The chemical composition of plastic has caused environmental problems long before the concept of plastic roads. Most plastic waste found in the world sheds small fragments through photodegradation—the breakdown of plastic from exposure to elements such as light and heat—eventually finding their way into the environment through soils and waterways. These microplastics act very similar to polychlorinated biphenyls (PCBs), which act like magnets and attract all pollutants around them. Microplastics eventually become more polluting and are easily transported throughout many kinds of environments. Organisms can confuse them for food and die from toxic build up.
With plastic roads being a fairly new idea, we don’t yet know how they will hold up to
Mother Nature. Even the process of making plastic roads is highly toxic; the heating of many polymers releases gases such as polypropylene, polystyrene and polyethylene polymers. To create the roads, plastic is mixed with chemical additives to add flexibility and delay degradation due to heat or sunlight, making the plastic fireproof. The workers making these plastic roads are directly at risk of inhaling these chemical toxins. Many developing countries have poor safety practices, and constructing plastic roads in large numbers might expose workers, particularly women, to cancer and hormonal problems.
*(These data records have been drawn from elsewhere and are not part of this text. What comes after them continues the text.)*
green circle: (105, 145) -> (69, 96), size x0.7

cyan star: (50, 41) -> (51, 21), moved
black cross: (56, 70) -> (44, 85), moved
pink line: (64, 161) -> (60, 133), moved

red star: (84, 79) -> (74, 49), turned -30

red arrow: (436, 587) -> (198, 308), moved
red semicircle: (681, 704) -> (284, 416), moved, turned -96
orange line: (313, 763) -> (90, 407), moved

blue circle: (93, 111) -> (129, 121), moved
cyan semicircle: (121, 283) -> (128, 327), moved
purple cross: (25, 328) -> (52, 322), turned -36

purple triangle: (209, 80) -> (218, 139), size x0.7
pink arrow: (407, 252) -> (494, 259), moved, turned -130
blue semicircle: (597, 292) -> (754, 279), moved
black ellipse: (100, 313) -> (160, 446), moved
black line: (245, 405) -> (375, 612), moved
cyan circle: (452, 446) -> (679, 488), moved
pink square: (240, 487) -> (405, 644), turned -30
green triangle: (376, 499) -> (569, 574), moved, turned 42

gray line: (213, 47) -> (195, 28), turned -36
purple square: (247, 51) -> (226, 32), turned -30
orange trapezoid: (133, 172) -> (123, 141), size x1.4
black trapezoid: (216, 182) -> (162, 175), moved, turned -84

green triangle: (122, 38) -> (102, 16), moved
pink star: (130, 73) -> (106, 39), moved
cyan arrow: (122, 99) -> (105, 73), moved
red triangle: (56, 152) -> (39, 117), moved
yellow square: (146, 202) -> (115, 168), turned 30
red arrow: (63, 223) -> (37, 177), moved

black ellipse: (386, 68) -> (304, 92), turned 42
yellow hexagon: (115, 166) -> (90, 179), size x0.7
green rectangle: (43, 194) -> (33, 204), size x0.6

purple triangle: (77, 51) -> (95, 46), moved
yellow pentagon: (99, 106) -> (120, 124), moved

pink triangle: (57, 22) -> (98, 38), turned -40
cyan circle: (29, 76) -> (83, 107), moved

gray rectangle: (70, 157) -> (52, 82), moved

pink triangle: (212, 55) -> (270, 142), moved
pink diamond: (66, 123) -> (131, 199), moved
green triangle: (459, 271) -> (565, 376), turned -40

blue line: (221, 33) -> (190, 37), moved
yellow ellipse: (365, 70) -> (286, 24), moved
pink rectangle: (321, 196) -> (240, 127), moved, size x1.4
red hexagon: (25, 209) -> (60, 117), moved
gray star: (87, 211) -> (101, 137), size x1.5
The price of plastic roads is also a problem, since they can end up costing more than the
alternative, asphalt, especially when external costs are taken into account. The most
widely used material for plastic roads is styrene-butadiene-styrene, which can increase
the price of a road by 30 to 50 percent upfront. This price increase will demoralize many poor
towns that do not have the necessary funds to replace all their roads, and they will have to rely
on government assistance. Even if the price of hidden external costs—such as damage to soil, agriculture, biodiversity, bodies of water, air pollution and public health—was taken into account, no government would implement plastic roads because they aren’t economically feasible.
The solution to plastic pollution is in our hands. We need to reject plastic and start using alternative materials. Our first step must be to stop producing it. By demanding other materials to substitute plastic, the yearly production of plastic worldwide will eventually stop increasing and hopefully stop altogether. As mentioned before, there is no way to safely, inexpensively and sustainably dispose of any plastic. The world is already full of plastic in every ocean, and on every continent. Approximately 5.25 trillion units of plastic pollute us worldwide. We are planet Earth, not Planet Plastic.